1.  Pre-Reading:  The preparation material I labor over should be pre-reading, not presentation material for the Board meeting.  I get my board members material three days in advance and expect them to read it.  This will give them an overview on the state of the business, the issues, successes, and opportunities.  I communicate to them that we will not be reviewing this pre-read material at the Board meeting.

2.  Have one Topic:  I let my board members know that we are going to isolate the meeting to one topic, my burning issue, the thing that I am most uncertain about or over my skis on.  I set this topic up in advance.  But the topic needs to be something they can help me with and not be so "in the weeds" that they can't engage or so high level that it's not actionable.

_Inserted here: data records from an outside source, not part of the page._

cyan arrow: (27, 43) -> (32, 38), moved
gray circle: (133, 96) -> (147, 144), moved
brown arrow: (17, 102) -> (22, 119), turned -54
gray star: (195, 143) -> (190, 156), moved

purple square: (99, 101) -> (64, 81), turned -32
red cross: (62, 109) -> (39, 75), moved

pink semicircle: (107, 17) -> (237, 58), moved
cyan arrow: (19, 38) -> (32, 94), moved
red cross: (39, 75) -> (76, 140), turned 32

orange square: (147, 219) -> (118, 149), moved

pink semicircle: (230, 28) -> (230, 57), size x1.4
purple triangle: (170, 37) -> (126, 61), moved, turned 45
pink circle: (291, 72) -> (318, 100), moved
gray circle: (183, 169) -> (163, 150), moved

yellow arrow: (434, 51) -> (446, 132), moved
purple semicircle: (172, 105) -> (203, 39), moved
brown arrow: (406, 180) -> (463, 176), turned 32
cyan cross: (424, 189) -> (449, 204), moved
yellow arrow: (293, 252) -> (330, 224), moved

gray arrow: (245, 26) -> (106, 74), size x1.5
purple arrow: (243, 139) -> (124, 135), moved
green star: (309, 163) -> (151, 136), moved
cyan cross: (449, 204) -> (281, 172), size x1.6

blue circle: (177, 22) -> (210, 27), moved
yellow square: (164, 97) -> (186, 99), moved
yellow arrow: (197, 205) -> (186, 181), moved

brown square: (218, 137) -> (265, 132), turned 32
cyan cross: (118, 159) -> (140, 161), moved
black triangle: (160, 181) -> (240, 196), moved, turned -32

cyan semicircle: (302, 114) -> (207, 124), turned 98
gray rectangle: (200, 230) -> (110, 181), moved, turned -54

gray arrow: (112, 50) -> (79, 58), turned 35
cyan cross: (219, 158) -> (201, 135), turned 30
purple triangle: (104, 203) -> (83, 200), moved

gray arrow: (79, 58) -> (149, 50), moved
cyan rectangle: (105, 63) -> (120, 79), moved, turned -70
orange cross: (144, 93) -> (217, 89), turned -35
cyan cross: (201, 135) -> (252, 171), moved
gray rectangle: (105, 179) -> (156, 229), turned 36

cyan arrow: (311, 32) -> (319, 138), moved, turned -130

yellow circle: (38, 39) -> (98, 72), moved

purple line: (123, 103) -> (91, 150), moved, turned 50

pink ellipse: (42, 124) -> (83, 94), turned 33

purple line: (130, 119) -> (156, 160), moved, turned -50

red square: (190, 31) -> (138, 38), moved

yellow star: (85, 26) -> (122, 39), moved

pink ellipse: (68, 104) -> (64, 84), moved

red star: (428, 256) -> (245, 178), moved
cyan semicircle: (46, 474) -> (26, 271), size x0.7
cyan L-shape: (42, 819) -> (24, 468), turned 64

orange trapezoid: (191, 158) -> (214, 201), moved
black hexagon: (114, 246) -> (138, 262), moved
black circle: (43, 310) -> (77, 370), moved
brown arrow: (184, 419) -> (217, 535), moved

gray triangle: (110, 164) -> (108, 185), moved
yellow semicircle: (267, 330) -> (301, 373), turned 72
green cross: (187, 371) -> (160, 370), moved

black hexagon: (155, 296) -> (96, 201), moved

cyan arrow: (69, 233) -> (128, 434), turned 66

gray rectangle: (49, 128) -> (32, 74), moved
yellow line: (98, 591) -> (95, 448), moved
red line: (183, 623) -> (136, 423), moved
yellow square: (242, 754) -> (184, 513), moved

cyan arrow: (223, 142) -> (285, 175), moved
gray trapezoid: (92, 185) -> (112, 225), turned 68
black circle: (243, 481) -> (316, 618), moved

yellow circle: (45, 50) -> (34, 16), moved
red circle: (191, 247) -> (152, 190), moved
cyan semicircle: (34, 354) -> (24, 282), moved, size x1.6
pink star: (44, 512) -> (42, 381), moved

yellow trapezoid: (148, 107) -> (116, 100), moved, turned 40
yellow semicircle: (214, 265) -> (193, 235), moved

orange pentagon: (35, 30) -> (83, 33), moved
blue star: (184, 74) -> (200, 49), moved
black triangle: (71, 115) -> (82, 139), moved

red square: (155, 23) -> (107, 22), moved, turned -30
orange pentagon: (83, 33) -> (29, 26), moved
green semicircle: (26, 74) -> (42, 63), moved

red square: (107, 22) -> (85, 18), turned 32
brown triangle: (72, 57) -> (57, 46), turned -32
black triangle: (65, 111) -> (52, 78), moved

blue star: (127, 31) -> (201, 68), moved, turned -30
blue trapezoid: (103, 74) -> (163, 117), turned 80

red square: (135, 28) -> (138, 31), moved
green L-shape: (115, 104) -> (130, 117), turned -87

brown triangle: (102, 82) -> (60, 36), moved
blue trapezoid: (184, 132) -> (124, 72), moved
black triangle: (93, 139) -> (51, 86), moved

3.  Don't Ask for Permission:  For a long time I would look to the Board to give me permission to do things  ("What do you think if we did XYZ?").  It's a terrible way to manage a Board.  The best way is to say, "Here are the options in front of us.  We are going to go down one of these paths.  Here is my recommendation."  What's great about this approach is that it focuses the discussion.  When you ask an ambiguous questions, it can go off in so many tangents and take you down a path you had no intention of traveling.  

4.  Do 1:1 Sessions with Board Members in Advance:  Board members hate surprises.  And if you actually want to get a decision made then it is to your benefit to pre-sell in advance of the meeting so you will know the outcome.  Schedule 30 minutes to get some input on what they would like to accomplish at the Board meeting and review the decisions you are aiming to get made.  Once a Board meeting goes off the rails with a board member that feels "uninformed", you're in trouble.

5.  Have Fun:  Board meetings should be fun.  These people rallied around you because you have energy, a draw they believe in.  Don't compromise that by being too rigid in the board meeting.   Board meetings absolutely do have a governance structure and there are standards to uphold on behalf of shareholders (Duty of Care and Duty of Loyalty), but that doesn't mean you can't show emotion (highs and lows).

Once I relaxed and figured out my board of director formula things got a whole lot better.  Experiment with your design and hopefully some of these points will help you better navigate that next Board meeting.